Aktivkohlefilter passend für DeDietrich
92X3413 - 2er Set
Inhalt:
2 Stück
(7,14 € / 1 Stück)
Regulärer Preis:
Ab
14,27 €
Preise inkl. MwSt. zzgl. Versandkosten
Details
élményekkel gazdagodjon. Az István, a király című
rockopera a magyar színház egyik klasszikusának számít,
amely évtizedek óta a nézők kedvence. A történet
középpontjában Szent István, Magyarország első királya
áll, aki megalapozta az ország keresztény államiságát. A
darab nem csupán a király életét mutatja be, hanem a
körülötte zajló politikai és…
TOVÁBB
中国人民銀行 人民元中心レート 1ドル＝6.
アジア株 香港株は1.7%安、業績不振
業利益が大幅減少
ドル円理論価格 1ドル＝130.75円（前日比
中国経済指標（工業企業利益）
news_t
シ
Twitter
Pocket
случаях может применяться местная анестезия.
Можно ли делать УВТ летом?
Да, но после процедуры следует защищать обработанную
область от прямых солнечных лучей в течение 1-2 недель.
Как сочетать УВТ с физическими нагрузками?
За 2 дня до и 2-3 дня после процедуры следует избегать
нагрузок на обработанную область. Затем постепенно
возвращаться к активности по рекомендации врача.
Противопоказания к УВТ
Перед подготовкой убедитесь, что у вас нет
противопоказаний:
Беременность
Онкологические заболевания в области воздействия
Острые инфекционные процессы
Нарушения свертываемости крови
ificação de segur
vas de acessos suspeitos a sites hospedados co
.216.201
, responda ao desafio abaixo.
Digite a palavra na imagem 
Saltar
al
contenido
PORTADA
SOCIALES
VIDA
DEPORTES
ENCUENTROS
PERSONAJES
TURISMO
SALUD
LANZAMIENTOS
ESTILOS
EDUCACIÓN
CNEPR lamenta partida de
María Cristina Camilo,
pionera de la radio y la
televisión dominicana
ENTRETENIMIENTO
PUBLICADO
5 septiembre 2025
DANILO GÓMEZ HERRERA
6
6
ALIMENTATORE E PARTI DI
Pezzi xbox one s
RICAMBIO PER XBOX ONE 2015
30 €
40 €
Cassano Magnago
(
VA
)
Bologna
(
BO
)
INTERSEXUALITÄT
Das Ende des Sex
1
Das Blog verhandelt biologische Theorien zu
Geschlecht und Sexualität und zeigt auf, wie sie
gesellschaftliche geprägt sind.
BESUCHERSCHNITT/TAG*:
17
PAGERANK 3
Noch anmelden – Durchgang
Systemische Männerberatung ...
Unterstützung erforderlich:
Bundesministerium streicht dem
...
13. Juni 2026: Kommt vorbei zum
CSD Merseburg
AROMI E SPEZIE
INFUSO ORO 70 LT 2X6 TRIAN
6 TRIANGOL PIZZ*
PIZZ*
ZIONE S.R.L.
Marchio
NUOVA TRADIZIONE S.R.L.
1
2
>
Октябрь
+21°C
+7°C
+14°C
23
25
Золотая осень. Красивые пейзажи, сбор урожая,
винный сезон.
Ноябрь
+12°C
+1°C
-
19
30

-*-*-

[Assignment]:
Exactly and only the lines from the one containing "Das Blog verhandelt biologische Theorien zu" through the end of the material are to be reproduced, both ends included.

[Answer to this problem]:
Das Blog verhandelt biologische Theorien zu
Geschlecht und Sexualität und zeigt auf, wie sie
gesellschaftliche geprägt sind.
BESUCHERSCHNITT/TAG*:
17
PAGERANK 3
Noch anmelden – Durchgang
Systemische Männerberatung ...
Unterstützung erforderlich:
Bundesministerium streicht dem
...
13. Juni 2026: Kommt vorbei zum
CSD Merseburg
AROMI E SPEZIE
INFUSO ORO 70 LT 2X6 TRIAN
6 TRIANGOL PIZZ*
PIZZ*
ZIONE S.R.L.
Marchio
NUOVA TRADIZIONE S.R.L.
1
2
>
Октябрь
+21°C
+7°C
+14°C
23
25
Золотая осень. Красивые пейзажи, сбор урожая,
винный сезон.
Ноябрь
+12°C
+1°C
-
19
30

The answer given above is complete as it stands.